### DATA EXTRACTS:

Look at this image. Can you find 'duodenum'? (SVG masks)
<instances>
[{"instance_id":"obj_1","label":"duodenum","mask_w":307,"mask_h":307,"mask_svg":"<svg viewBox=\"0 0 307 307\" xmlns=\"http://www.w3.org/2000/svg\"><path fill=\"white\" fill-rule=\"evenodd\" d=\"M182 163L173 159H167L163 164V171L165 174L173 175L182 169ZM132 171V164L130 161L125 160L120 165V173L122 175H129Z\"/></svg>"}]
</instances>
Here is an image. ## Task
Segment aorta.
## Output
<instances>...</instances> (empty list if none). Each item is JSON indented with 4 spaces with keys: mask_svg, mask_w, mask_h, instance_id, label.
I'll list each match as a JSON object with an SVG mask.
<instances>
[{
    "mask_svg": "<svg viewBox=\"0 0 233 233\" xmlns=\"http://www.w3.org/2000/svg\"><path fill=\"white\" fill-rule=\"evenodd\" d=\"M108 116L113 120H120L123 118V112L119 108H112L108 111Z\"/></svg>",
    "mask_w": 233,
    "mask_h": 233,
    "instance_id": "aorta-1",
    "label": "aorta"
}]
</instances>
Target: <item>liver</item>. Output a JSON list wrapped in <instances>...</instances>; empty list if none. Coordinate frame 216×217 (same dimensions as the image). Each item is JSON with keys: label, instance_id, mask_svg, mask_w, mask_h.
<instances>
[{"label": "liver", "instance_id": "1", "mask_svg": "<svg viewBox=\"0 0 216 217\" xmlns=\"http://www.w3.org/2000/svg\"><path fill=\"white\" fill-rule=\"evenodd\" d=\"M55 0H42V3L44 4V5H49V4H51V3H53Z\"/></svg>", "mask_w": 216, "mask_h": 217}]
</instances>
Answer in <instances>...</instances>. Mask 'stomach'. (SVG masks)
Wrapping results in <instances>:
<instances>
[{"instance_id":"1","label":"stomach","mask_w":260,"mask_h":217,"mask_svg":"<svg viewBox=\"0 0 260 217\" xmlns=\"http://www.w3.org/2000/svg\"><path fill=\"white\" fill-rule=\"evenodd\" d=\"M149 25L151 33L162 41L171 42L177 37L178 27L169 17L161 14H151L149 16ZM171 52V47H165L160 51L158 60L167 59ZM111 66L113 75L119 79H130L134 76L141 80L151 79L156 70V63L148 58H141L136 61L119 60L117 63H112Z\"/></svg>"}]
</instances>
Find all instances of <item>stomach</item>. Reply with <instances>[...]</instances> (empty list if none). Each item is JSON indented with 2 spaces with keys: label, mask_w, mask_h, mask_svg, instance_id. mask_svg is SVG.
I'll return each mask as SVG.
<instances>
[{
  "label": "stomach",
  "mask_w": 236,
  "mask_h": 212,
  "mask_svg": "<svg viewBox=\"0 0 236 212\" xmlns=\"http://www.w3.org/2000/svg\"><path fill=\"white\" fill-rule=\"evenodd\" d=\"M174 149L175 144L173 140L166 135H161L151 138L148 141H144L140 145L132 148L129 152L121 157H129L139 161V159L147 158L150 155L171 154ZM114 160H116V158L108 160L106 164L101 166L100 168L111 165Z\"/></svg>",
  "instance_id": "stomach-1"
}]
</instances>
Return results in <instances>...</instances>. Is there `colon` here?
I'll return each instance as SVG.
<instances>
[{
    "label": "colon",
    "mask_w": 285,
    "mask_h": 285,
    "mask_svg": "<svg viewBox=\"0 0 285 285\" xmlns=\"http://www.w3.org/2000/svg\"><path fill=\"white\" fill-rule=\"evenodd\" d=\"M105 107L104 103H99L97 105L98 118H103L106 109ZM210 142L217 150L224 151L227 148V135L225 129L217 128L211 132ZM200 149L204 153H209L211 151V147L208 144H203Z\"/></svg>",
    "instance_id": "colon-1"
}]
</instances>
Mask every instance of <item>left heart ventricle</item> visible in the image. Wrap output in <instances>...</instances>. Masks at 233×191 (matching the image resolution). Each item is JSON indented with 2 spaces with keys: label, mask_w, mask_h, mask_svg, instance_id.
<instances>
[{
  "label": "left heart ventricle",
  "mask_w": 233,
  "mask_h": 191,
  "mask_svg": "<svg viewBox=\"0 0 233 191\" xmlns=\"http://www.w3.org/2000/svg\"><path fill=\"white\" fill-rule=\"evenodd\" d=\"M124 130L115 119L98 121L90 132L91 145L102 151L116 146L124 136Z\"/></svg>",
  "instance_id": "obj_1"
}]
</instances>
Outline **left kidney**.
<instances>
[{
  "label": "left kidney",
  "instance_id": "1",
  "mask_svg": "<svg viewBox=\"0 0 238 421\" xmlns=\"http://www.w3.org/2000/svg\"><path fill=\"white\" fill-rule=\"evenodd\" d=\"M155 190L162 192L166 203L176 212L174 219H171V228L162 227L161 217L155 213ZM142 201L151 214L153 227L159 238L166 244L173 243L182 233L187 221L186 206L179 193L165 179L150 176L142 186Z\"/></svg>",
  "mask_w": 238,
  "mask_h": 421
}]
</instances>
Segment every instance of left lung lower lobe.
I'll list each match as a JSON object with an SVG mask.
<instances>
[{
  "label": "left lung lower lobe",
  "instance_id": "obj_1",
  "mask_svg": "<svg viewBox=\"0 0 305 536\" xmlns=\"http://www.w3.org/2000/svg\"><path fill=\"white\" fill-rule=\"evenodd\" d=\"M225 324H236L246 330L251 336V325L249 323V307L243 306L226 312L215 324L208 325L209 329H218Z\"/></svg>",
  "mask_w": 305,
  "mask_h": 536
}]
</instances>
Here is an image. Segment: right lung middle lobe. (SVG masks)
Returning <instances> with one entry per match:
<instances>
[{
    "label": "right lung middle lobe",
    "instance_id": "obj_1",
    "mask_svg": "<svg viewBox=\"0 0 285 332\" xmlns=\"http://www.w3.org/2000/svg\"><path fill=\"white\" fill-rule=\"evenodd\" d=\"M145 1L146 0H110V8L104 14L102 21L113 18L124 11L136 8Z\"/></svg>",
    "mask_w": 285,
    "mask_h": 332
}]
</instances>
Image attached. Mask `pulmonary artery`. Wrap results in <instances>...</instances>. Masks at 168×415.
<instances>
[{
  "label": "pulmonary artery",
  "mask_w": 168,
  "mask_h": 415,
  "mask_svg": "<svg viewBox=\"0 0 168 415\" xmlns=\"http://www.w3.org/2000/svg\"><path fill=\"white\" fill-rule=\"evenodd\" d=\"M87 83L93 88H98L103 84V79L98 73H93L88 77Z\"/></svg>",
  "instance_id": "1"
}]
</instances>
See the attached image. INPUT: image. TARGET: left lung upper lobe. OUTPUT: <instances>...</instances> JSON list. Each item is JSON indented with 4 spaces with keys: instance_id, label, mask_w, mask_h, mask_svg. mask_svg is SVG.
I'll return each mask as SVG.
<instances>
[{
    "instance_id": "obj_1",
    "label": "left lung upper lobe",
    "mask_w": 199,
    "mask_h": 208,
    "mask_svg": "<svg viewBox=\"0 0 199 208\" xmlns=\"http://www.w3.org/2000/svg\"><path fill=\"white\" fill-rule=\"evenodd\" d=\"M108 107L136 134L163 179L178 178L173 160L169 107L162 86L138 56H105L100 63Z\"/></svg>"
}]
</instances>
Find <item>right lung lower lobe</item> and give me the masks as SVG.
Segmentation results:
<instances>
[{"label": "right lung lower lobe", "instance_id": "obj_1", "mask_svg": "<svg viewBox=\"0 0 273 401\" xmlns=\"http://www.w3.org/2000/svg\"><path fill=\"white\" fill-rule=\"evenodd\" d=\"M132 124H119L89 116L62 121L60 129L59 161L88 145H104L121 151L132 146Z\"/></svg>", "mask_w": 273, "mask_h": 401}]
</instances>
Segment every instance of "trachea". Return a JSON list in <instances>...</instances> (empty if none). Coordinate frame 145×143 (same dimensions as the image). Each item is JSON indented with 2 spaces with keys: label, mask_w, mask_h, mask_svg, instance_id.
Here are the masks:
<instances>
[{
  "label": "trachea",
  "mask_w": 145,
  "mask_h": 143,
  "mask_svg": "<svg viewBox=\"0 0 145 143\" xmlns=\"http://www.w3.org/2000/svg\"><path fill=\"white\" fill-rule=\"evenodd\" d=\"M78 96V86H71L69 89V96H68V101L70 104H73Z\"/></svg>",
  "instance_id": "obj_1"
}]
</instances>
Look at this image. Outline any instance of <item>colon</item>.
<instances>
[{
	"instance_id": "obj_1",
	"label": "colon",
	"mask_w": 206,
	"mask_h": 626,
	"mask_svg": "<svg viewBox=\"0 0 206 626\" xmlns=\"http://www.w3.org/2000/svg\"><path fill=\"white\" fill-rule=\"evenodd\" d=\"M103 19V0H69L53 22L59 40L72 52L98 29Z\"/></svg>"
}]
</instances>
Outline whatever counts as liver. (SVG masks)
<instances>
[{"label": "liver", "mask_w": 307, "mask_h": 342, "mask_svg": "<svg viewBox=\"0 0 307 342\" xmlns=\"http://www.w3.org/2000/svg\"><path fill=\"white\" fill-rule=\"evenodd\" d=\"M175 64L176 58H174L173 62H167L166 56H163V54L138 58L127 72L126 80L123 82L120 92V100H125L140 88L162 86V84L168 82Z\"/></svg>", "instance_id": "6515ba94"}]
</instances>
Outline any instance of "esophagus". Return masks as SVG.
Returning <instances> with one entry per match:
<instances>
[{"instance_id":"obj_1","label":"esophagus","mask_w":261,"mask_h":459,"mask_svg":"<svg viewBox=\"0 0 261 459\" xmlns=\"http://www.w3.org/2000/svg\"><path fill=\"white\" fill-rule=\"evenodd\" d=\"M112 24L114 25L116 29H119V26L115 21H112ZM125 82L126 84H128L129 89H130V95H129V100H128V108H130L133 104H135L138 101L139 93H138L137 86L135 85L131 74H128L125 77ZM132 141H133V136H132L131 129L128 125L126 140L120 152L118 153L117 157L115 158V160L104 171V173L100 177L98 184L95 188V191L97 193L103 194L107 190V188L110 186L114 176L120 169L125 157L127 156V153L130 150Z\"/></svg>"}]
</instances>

### PROBLEM TO SOLVE:
Only the lines from the one holding "Return masks as SVG." through the final line of the entries, both included, should be given again, word for word.

### FINISHED EXERCISE:
Outline any instance of "esophagus". Return masks as SVG.
Returning <instances> with one entry per match:
<instances>
[{"instance_id":"obj_1","label":"esophagus","mask_w":261,"mask_h":459,"mask_svg":"<svg viewBox=\"0 0 261 459\" xmlns=\"http://www.w3.org/2000/svg\"><path fill=\"white\" fill-rule=\"evenodd\" d=\"M112 24L114 25L116 29H119V26L115 21H112ZM125 82L126 84H128L129 89H130V95H129V100H128V108H130L133 104H135L138 101L139 93H138L137 86L135 85L131 74H128L125 77ZM132 141H133V136H132L131 129L128 125L126 140L120 152L118 153L117 157L115 158V160L104 171V173L100 177L98 184L95 188V191L97 193L103 194L107 190V188L110 186L114 176L120 169L125 157L127 156V153L130 150Z\"/></svg>"}]
</instances>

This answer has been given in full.